Taking the Enjoy Jazz workshop as an example, there was of course a specific question, namely of developing ideas for future festivals. By working on this question, we developed a number of ideas, one or two of which will hopefully be incorporated into future festivals. What the participants also learned, or I might say experienced, was the “different” type of collaboration that I spoke about a few moments ago. By this I mean team-based and highly visual, and working in short iterations. And putting their ideas into practice in the form of prototypes. For many participants, this was an impressive and quite exciting experience, which some of them I am sure will put to good use in their own working environment.

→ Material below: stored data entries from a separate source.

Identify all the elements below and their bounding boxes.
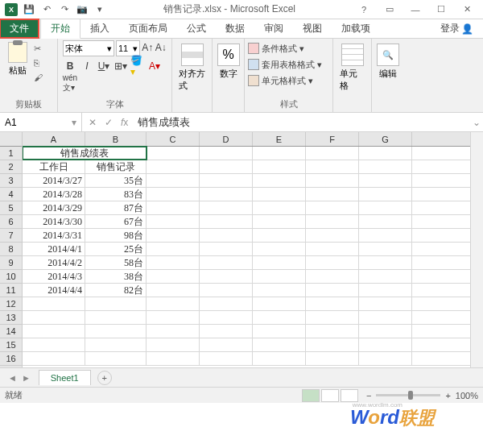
col-header[interactable]: B xyxy=(85,132,147,146)
cell[interactable] xyxy=(200,325,253,338)
tab-review[interactable]: 审阅 xyxy=(254,19,293,38)
cell[interactable] xyxy=(359,215,412,228)
zoom-slider[interactable] xyxy=(376,394,440,396)
row-header[interactable]: 2 xyxy=(0,160,22,174)
cell[interactable] xyxy=(359,256,412,269)
vertical-scrollbar[interactable] xyxy=(470,132,483,367)
italic-button[interactable]: I xyxy=(80,59,94,73)
row-header[interactable]: 5 xyxy=(0,201,22,215)
cell[interactable]: 98台 xyxy=(85,229,147,242)
cell[interactable] xyxy=(253,338,306,351)
cell[interactable] xyxy=(306,284,359,297)
cell[interactable]: 2014/3/30 xyxy=(23,215,85,228)
cell[interactable] xyxy=(306,352,359,365)
cell[interactable] xyxy=(147,160,200,173)
redo-icon[interactable]: ↷ xyxy=(56,2,72,18)
cell[interactable] xyxy=(200,201,253,214)
zoom-out-icon[interactable]: − xyxy=(366,391,371,400)
cell[interactable] xyxy=(359,311,412,324)
cell[interactable] xyxy=(253,229,306,242)
cell[interactable] xyxy=(200,270,253,283)
row-header[interactable]: 9 xyxy=(0,256,22,270)
cell[interactable] xyxy=(147,284,200,297)
cell[interactable] xyxy=(85,297,147,310)
cell[interactable] xyxy=(359,147,412,160)
cells-button[interactable]: 单元格 xyxy=(338,40,366,95)
cell[interactable]: 25台 xyxy=(85,243,147,255)
cell[interactable] xyxy=(200,174,253,187)
cell[interactable] xyxy=(147,243,200,255)
cell[interactable] xyxy=(306,311,359,324)
cell[interactable] xyxy=(147,256,200,269)
font-color-icon[interactable]: A▾ xyxy=(147,59,162,73)
cell[interactable]: 87台 xyxy=(85,201,147,214)
phonetic-icon[interactable]: wén文▾ xyxy=(63,76,77,90)
cell[interactable] xyxy=(253,160,306,173)
col-header[interactable]: D xyxy=(200,132,253,146)
cell[interactable] xyxy=(306,325,359,338)
cell[interactable]: 2014/4/2 xyxy=(23,256,85,269)
cell[interactable] xyxy=(200,352,253,365)
cell[interactable] xyxy=(359,297,412,310)
cell[interactable]: 2014/4/1 xyxy=(23,243,85,255)
normal-view-icon[interactable] xyxy=(302,389,320,402)
cell[interactable] xyxy=(306,201,359,214)
cell[interactable]: 82台 xyxy=(85,284,147,297)
font-size-select[interactable]: 11▾ xyxy=(116,40,140,56)
cell[interactable]: 35台 xyxy=(85,174,147,187)
cell[interactable] xyxy=(147,325,200,338)
font-name-select[interactable]: 宋体▾ xyxy=(63,40,114,56)
cell[interactable] xyxy=(147,215,200,228)
cell[interactable] xyxy=(359,188,412,201)
col-header[interactable]: C xyxy=(147,132,200,146)
cell[interactable] xyxy=(200,147,253,160)
cell[interactable]: 2014/3/29 xyxy=(23,201,85,214)
header-cell[interactable]: 销售记录 xyxy=(85,160,147,173)
formula-input[interactable]: 销售成绩表 xyxy=(134,115,470,130)
cell[interactable]: 2014/3/28 xyxy=(23,188,85,201)
page-layout-view-icon[interactable] xyxy=(321,389,339,402)
increase-font-icon[interactable]: A↑ xyxy=(142,40,153,55)
cell[interactable]: 67台 xyxy=(85,215,147,228)
cell[interactable] xyxy=(200,215,253,228)
help-icon[interactable]: ? xyxy=(354,2,374,18)
cell[interactable] xyxy=(200,243,253,255)
col-header[interactable]: G xyxy=(359,132,412,146)
fill-color-icon[interactable]: 🪣▾ xyxy=(130,59,145,73)
row-header[interactable]: 16 xyxy=(0,352,22,366)
camera-icon[interactable]: 📷 xyxy=(74,2,90,18)
cell[interactable]: 2014/3/31 xyxy=(23,229,85,242)
cell[interactable] xyxy=(147,338,200,351)
sheet-nav-next-icon[interactable]: ► xyxy=(22,373,31,383)
row-header[interactable]: 10 xyxy=(0,270,22,284)
excel-app-icon[interactable]: X xyxy=(3,2,19,18)
cell[interactable] xyxy=(85,352,147,365)
cell[interactable] xyxy=(200,188,253,201)
cell[interactable] xyxy=(147,147,200,160)
expand-formula-icon[interactable]: ⌄ xyxy=(470,117,483,128)
cell[interactable] xyxy=(359,160,412,173)
cell[interactable] xyxy=(253,297,306,310)
zoom-in-icon[interactable]: + xyxy=(445,391,450,400)
cell[interactable] xyxy=(359,352,412,365)
cell[interactable] xyxy=(253,352,306,365)
cell[interactable] xyxy=(200,229,253,242)
cell[interactable] xyxy=(200,284,253,297)
maximize-icon[interactable]: ☐ xyxy=(431,2,451,18)
underline-button[interactable]: U▾ xyxy=(97,59,111,73)
row-header[interactable]: 7 xyxy=(0,229,22,243)
cell[interactable] xyxy=(147,188,200,201)
paste-button[interactable]: 粘贴 xyxy=(5,40,31,84)
cell-style-button[interactable]: 单元格样式▾ xyxy=(248,73,329,89)
cell[interactable] xyxy=(23,352,85,365)
cell[interactable] xyxy=(147,270,200,283)
tab-formula[interactable]: 公式 xyxy=(177,19,216,38)
save-icon[interactable]: 💾 xyxy=(21,2,37,18)
cell[interactable] xyxy=(306,338,359,351)
cell[interactable] xyxy=(23,311,85,324)
row-header[interactable]: 8 xyxy=(0,243,22,256)
zoom-level[interactable]: 100% xyxy=(456,391,478,400)
cell[interactable] xyxy=(359,229,412,242)
row-header[interactable]: 12 xyxy=(0,297,22,311)
col-header[interactable]: A xyxy=(23,132,85,146)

Development University: You are a qualified Gestalt therapist. Which elements of Gestalt therapy do you consider important for teaching and learning? How do you put this into practice? And how does this differ from traditional teaching methods?

Jochen: In Gestalt therapy, we assume that personal changes only take place when people can experience things, and themselves, in a new light. This might be an unfamiliar role or way of behaving. The therapist provides a safe environment for this, and invites the client to experiment. This therefore amounts to conscious experience and reflection (“how does it feel?”). The therapist works in a very phenomenological manner. The role of the therapist is not to analyze, but to reflect back what the client expresses, whether this be verbal or non-verbal. It is precisely this form of impartial observation that I bring into my workshops. In team coaching sessions, I aim to provide each individual with the space to experience him or herself in a slightly new way, and to try new things out. This could be a person who is normally shy holding a presentation for example, while more extroverted participants sit and listen for a while. Or it could be a clear and logical thinker who starts coming out with crazy ideas.


Development University: What makes experiential learning such a success?


Jochen: The way our brains function is not fixed or “genetically determined”. To a very large extent, it is determined by our experiences. And new experiences help to enhance and modify the functioning of our brains. Experiences that have emotional significance for us cause new synapses to be created in our brains. And this results in new opportunities for us. It is therefore important not to restrict our involvement with topics like change or innovation to the intellectual level. We also need to have new experiences, to learn how to work “differently”.


Development University: Thanks a lot for the interview!

The interview was conducted by the SAP Development University.